Are these also expected like the above point?

Thanks.

githubabin commented 9 months ago

OK; I think I fixed the error; in models/vit.py (probably related to some legacy code (?)), I changed the below:

# OLD VERSION
# mixer_cls = partial(MHA, num_heads=num_heads, cross_attn=cross_attn, bias=qkv_bias,
#                     dropout=attn_drop, fused_bias_fc=fused_bias_fc,
#                     use_flash_attn=use_flash_attn)

NEW VERSION mixer_cls = partial(MHA, num_heads=num_heads, cross_attn=cross_attn, qkv_proj_bias=qkv_bias, dropout=attn_drop, fused_bias_fc=fused_bias_fc, use_flash_attn=use_flash_attn)

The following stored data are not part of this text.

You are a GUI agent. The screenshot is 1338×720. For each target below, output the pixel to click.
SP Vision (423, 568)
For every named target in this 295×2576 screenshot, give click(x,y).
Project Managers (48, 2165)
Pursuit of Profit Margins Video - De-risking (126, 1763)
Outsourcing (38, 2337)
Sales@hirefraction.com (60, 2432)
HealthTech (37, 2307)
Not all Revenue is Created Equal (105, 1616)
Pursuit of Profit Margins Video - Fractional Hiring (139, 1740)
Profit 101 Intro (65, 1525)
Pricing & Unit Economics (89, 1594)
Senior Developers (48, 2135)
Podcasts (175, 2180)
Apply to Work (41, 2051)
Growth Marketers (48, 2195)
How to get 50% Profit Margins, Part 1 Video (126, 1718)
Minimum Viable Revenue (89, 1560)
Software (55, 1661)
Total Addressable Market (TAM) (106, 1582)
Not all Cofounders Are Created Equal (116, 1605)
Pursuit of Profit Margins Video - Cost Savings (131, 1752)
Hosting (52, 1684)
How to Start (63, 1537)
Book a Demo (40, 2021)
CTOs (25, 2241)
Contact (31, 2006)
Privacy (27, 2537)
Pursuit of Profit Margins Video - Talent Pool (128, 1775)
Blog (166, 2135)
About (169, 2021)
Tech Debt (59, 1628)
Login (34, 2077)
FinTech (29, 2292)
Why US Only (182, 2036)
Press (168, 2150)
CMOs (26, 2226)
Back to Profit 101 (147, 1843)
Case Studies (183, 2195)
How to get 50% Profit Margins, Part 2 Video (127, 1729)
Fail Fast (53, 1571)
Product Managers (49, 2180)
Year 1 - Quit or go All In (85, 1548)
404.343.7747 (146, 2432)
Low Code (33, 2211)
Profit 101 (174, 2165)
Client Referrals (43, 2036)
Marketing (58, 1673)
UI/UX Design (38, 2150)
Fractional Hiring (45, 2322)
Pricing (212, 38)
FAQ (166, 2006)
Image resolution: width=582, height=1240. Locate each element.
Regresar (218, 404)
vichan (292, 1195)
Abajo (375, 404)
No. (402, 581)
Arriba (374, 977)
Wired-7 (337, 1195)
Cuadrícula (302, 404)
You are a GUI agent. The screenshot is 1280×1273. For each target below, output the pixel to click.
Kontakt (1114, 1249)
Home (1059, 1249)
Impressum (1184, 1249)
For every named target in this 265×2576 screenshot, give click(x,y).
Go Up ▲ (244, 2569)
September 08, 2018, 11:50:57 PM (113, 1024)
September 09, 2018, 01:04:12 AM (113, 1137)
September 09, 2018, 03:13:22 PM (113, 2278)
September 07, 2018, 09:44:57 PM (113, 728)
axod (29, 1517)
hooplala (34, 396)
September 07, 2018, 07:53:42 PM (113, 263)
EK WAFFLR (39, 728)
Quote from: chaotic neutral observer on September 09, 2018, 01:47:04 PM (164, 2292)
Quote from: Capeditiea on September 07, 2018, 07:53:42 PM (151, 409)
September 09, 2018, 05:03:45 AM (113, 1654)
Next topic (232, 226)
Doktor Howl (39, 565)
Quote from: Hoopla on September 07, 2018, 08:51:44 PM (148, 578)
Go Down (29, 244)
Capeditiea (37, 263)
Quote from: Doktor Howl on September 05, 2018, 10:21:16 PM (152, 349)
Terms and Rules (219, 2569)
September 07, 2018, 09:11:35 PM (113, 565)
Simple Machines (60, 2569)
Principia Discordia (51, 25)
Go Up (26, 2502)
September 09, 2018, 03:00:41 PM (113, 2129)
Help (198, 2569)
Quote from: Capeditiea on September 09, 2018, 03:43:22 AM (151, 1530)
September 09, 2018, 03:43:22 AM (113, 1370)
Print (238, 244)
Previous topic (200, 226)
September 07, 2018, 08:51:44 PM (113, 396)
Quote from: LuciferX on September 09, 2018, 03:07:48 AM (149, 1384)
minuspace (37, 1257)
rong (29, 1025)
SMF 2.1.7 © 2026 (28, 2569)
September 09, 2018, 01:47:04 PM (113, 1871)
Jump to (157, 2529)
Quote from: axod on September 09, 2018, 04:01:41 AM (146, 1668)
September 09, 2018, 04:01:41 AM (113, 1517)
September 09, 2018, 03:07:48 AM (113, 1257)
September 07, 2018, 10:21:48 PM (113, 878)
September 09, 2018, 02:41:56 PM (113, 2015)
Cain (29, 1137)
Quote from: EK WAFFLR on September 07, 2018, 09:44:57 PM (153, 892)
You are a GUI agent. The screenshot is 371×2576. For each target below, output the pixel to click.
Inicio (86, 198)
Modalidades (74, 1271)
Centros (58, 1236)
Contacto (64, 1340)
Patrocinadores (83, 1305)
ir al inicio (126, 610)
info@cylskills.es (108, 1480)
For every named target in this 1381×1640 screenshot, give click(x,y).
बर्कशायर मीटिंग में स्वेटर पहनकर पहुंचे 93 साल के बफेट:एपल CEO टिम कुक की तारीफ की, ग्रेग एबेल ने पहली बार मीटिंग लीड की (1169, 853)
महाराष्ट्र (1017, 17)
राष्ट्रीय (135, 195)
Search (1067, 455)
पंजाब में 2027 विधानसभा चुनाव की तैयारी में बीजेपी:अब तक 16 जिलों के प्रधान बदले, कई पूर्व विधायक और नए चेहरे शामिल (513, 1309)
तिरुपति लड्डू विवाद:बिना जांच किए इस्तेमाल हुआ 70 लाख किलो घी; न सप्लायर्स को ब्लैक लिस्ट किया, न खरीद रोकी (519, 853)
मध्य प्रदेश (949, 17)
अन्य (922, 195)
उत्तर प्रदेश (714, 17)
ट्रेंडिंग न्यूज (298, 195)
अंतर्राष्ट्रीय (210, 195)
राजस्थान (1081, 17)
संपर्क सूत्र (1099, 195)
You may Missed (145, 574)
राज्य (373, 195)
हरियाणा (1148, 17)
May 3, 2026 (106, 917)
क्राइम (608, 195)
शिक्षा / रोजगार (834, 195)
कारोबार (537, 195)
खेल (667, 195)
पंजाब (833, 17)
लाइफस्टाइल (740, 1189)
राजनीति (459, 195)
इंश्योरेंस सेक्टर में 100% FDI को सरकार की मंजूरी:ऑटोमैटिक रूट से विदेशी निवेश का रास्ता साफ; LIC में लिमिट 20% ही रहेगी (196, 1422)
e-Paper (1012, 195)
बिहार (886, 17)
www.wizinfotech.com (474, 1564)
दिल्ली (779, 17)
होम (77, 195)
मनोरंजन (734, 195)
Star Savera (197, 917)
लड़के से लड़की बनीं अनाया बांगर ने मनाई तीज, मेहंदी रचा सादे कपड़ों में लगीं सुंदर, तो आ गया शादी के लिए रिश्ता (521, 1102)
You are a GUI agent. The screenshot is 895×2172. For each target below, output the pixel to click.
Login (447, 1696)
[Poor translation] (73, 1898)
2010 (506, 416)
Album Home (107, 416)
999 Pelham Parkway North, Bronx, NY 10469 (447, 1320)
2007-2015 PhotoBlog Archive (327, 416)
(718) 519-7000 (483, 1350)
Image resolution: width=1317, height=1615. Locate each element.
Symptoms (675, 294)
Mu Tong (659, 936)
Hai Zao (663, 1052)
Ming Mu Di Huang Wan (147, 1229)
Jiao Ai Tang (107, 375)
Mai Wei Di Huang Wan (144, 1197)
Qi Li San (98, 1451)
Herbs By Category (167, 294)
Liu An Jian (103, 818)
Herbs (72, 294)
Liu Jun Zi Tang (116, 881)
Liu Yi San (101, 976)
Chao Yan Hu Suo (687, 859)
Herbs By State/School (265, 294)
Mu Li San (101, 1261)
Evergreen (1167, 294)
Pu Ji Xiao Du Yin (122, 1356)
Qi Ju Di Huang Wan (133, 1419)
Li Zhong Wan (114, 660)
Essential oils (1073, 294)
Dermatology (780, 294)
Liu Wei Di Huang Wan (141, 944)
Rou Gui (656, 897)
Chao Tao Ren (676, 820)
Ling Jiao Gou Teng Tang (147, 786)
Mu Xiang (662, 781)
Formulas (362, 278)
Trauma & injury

However, when I ran the test, I failed the test below:

FAILED tests/models/test_vit.py::test_vit[False-True] - AssertionError: assert 0.030423879623413086 < (4 0.00498652458190918) FAILED tests/models/test_vit.py::test_vit[True-True] - AssertionError: assert 0.030423879623413086 < (4 0.00498652458190918) 2 failed, 2 passed, 2 warnings in 35.24s

Also, last question from me. It seems like the time running ViT flash-attention model is slower than timm and the model-ref in the test file. Below is my test run time on A-5000 node:

*** test_vit(optimized=True, fused_mlp=True) Time of flash-attn model: 15.017242670059204s Time of model_timm-attn model: 11.54206895828247s Time of model_ref-attn model: 11.049510478973389s

*** test_vit(optimized=False, fused_mlp=False) Time of flash-attn model: 19.591643571853638s Time of model_timm-attn model: 11.633978843688965s Time of model_ref-attn model: 11.028218984603882s

Are these also expected like the above point?

Thanks.

I got the same result on 3080Ti GPU with you. And did you find out the cause?